Subscription invoices are issued by Stripe and include the applicable GST line item. Our ABN is disclosed on all tax invoices.

Security hygiene

Secrets management

.env and .env.local files are gitignored. API keys, database URLs, and service-role keys are stored as Vercel environment variables scoped per environment (production / preview / development) — never hardcoded in source.

Automated key scanning

Anthropic’s automatic GitHub key-scanning is active on the repository. Keys detected in commits are revoked within hours of the push.

CI pipeline

Every push to master runs a CI workflow: TypeScript type-check, ESLint, and a production build. Builds that introduce type errors or import failures cannot be deployed to production.

Dependency updates

Node.js and Python dependencies are reviewed for security advisories. npm audit and GitHub Dependabot alerts are monitored.

Past security incidents

2026-04-15 — Anthropic API key exposure (resolved)

An ANTHROPIC_API_KEYwas committed in plaintext to an agent runner script on 2026-04-09. Anthropic’s automatic GitHub key-scanning detected and revoked the key within hours. The file was rewritten to read the key from a gitignored .env file. A new key was provisioned and stored only in runtime environments. No customer data was exposed; the key had no access to subscriber databases.

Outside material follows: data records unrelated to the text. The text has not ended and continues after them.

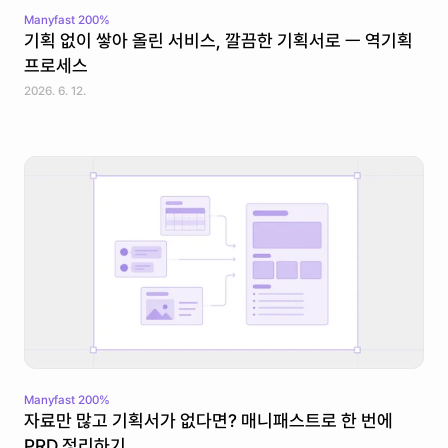
Manyfast 200%
기획 없이 쌓아 올린 서비스, 깔끔한 기획서로 ㅡ 역기획 
프로세스
2026. 6. 12.
Manyfast 200%
자료만 많고 기획서가 없다면? 매니패스트로 한 번에 
PRD 정리하기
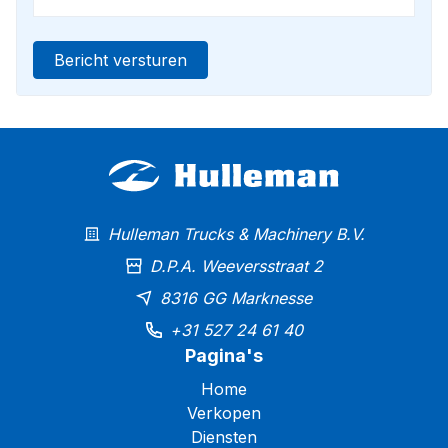
Height: 3.55 m
Description:
Bericht versturen
This Sennebogen is in excellent condition. Optical
and technical well maintained. Ready for work!
Of course, we have more pictures and
information available, and we are looking forward
to helping you.
Hulleman Trucks & Machinery B.V.
Worldwide delivery is possible!
D.P.A. Weeversstraat 2
For more information, please contact:
8316 GG Marknesse
Office: 0031-527246140
+31 527 24 61 40
E-mail: info@hulleman.com
Pagina's
Web: www.hulleman.com
Home
Hulleman Trucks & Machinery B.V.
Verkopen
D.P.A. Weeversstraat 2
Diensten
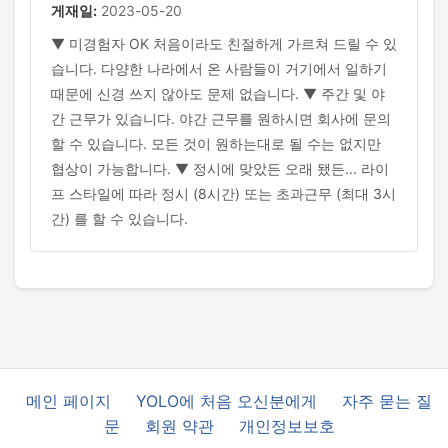
게재일:
2023-05-20
▼ 미경험자 OK 처음이라도 친절하게 가르쳐 드릴 수 있
습니다. 다양한 나라에서 온 사람들이 거기에서 일하기
때문에 신경 쓰지 않아도 문제 없습니다. ▼ 주간 및 야
간 근무가 있습니다. 야간 근무를 원하시면 회사에 문의
할 수 있습니다. 모든 것이 원하는대로 될 수는 없지만
협상이 가능합니다. ▼ 정시에 맞았든 오래 됐든... 라이
프 스타일에 따라 정시 (8시간) 또는 초과근무 (최대 3시
간) 를 할 수 있습니다.
메인 페이지
YOLO에 처음 오신분에게
자주 묻는 질
문
회원 약관
개인정보보호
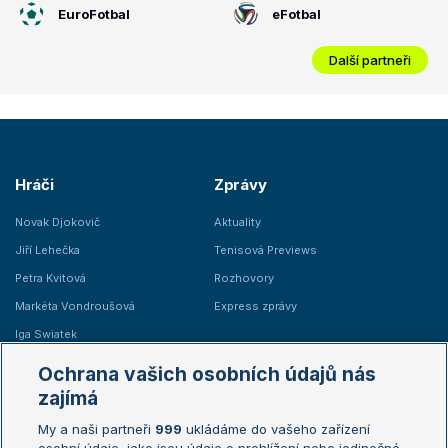
EuroFotbal
eFotbal
Další partneři
Hráči
Zprávy
Novak Djokovič
Aktuality
Jiří Lehečka
Tenisová Previews
Petra Kvitová
Rozhovory
Markéta Vondroušová
Express zprávy
Iga Swiatek
Marie Bouzková
Ochrana vašich osobních údajů nás
Žebříčky
Kalendář turnajů
zajímá
My a naši partneři
999
ukládáme do vašeho zařízení
Žebříček ATP (muži)
Australian Open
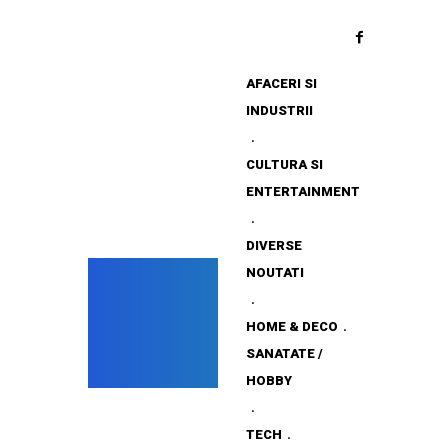
AFACERI SI
INDUSTRII
CULTURA SI
ENTERTAINMENT
DIVERSE
NOUTATI
HOME & DECO
SANATATE /
HOBBY
TECH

Why git history was not rewritten: The leaked key was revoked before any third party could realistically use it. Rewriting history would invalidate all downstream SHAs, breaking Vercel build logs and CI references. For a secret that is no longer valid, the disruption cost outweighs the security benefit.

Report a vulnerability

If you discover a security issue, please report it responsibly. Do not open a public GitHub issue or pull request for security-sensitive findings.

  1. 1.Email hello@bindy.au with subject line Security:
  2. 2.Include a description of the issue, the affected URL or component, and reproduction steps if possible.
  3. 3.We aim to acknowledge within one business day. If the issue is confirmed, we will notify you of remediation progress and coordinate any public disclosure.

We appreciate responsible disclosure. There is no formal bug bounty programme at present, but we will acknowledge researchers who help us improve security.